Reada was a Saxon leader who settled in the area with his tribe in the 6th century. Reading Abbey was founded by King Henry I in 1121 where he moved with his family and was later buried there in December 1135.
The Abbey was opened by St. Thomas A'Becket. He was the Archbishop of Canterbury who was hacked to pieces in his Cathedral because he wouldn't do what the King wanted.
Reading prospered in the middle ages because it was on the main road between London and the West of England. There were many fullers in Reading as well as dyers, weavers, and tailors. The leather industry was one of the largest trades in Reading were the Leather was tanned then was used to make shoes, hats, bottles and saddles.
There were also many vintners (wine merchants) as the upper class mainly drank wine. The Sun Inn in Castle Street is the most fascinating of Reading's old pubs. It has a Norman archway which once led to a large underground hall.
There were 3 parishes in the town, St Marys, St Giles and St Laurence’s. In the middle Ages each parish had to have butts where all men practiced archery.
By the end of the 16th century Reading was home to over 3,000 people during the medieval period and Tudor times.

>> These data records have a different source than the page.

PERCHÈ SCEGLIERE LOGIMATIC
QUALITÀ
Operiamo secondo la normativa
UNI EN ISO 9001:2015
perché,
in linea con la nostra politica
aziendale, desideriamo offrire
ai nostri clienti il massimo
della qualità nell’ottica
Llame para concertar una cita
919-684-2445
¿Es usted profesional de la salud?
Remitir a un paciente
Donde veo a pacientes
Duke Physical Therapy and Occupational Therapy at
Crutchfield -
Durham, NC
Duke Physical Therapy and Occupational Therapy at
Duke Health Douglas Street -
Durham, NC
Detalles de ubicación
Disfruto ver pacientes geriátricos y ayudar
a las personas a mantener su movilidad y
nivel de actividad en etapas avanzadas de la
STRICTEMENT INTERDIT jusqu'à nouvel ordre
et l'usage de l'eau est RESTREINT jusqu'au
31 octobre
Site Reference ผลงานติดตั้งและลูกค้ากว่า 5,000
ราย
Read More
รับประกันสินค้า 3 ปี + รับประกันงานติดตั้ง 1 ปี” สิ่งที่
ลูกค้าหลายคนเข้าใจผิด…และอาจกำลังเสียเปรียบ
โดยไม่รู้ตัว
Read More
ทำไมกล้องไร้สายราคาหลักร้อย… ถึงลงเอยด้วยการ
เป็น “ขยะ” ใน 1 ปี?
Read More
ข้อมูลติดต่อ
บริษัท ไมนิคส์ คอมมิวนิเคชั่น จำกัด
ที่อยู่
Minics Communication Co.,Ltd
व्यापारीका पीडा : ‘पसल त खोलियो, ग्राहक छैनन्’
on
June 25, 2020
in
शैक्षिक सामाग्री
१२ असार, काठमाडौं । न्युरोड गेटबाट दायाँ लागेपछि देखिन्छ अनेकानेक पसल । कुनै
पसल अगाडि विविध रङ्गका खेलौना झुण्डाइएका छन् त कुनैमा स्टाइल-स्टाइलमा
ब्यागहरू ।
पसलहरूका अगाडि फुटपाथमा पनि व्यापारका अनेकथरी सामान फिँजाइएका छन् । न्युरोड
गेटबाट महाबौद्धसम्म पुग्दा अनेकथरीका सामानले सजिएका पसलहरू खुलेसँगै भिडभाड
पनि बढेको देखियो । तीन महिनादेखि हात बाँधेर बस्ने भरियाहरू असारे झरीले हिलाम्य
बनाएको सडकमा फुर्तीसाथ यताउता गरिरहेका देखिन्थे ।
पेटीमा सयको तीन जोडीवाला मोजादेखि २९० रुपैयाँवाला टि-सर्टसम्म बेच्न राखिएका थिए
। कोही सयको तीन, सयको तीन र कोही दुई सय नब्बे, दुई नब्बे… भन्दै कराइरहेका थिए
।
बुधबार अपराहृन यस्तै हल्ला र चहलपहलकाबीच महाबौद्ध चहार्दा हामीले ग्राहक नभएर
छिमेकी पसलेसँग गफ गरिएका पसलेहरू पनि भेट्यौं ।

Reading also started to grow rich on its trade in cloth which was the main source of income for the economy, however the taxes levied on the town by the garrison badly damaged its cloth trade, and it did not recover.
Reading, like other towns, suffered outbreaks of plague in the 16th and 17th century. From 1646 the town council set aside houses where people suffering from the plague could be quarantined.
The 18th century saw the beginning of a major iron works in the town and the growth of the brewing trade for which Reading was to become famous.
The opening of the Kennet and Avon Canal in 1810 made it possible to go by barge from Reading to the Bristol Channel. This brought not only better transport but opened opportunities for trade and tourism.
In the 19th century the town also made 'Reading Sauce', described as a sharp sauce flavored with onions, spices, and herbs, very like Worcestershire Sauce. During World War II Reading was considered a 'safe' town (one unlikely to be bombed). Therefore many children from London were evacuated to Reading early in the war. But it was not entirely safe. In an air raid on 10 February 1941 41 people were killed and 153 were injured.
The local shopping centre, The Oracle, built in 1999, is not named after the US database company but rather after the 17th century workhouse founded by John Kendrick which previously occupied the site. The original 'Oracle' gates can be seen in the Museum of Reading in the town hall and still stands proud today.